By the end of the 1920s, household work was revolutionized. A typical work week for a housewife before the twenties involved many tedious chores. All the furniture was moved off the carpets, which were rolled up and dragged outside to beat out the week's dirt and dust. The ice in the icebox was replaced and the waterpan that lay beneath was repeatedly changed. The clothes were scrubbed in a washing tub on a washboard. An iron was heated on the stove to smooth out the wrinkles. Women typically spent the summer months canning food for the long winter. Clothes were made from patterns, and bread was made from scratch. Very few of these practices were necessary by the end of the decade. Vacuum cleaners displaced the carpet beater. Electric refrigerators, washing machines, and irons saved hours of extra work. New methods of canning and freezing made store-bought food cheap and effective enough to eliminate this chore. Off-the-rack clothing became more and more widespread. Even large bakeries were supplying bread to the new supermarkets. The hours saved in household work were countless.

"Buy now, pay later" became the credo of many middle class Americans of the Roaring Twenties. For the single-income family, all these new conveniences were impossible to afford at once. But retailers wanted the consumer to have it all. Department stores opened up generous lines of credit for those who could not pay up front but could demonstrate the ability to pay in the future. Similar installment plans were offered to buyers who could not afford the lump sum, but could afford "twelve easy payments." Over half of the nation's automobiles were sold on credit by the end of the decade. America's consumers could indeed have it all, if they had an iron stomach for debt. Consumer debt more than doubled between 1920 and 1930.

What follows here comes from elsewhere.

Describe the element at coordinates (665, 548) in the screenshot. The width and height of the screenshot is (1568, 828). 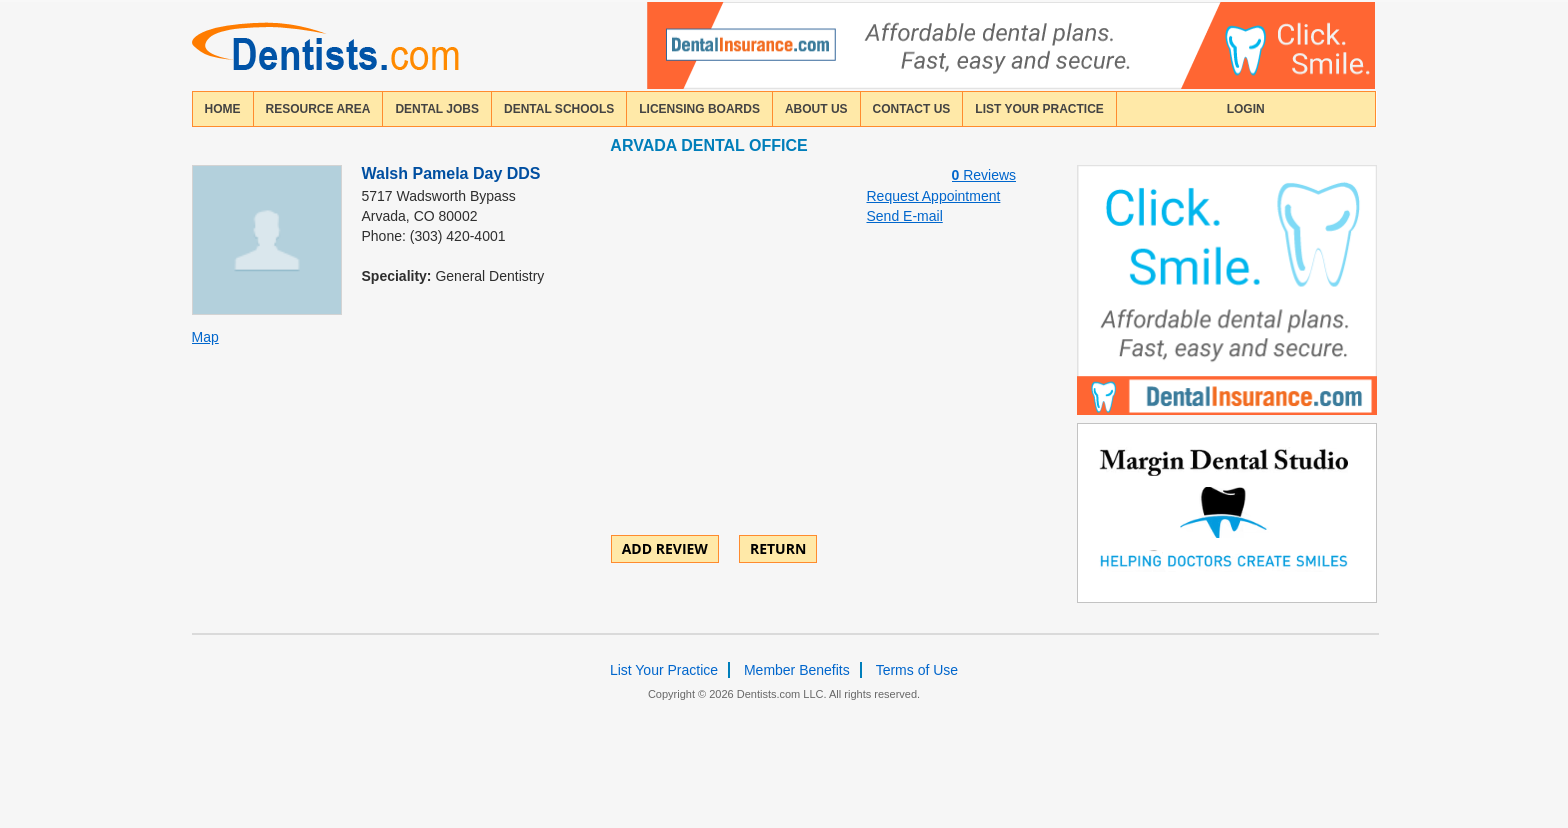
I see `ADD REVIEW` at that location.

Fueling consumer demand were new techniques in advertising. This was not a new business, but in the increasingly competitive marketplace, manufacturers looked to more and more aggressive advertising campaigns. One major trend of the decade was to use pop psychology methods to convince Americans that the product was needed. The classic example was the campaign for Listerine. Using a seldom heard term for bad breath — halitosis — Listerine convinced thousands of Americans to buy their product. Consumers might not have known what halitosis was, but they surely knew they did not want it.

Advertisers were no longer simply responding to demand; they were creating demand. Radio became an important new means of communicating a business message. Testimonials from Hollywood film stars sold products in record numbers.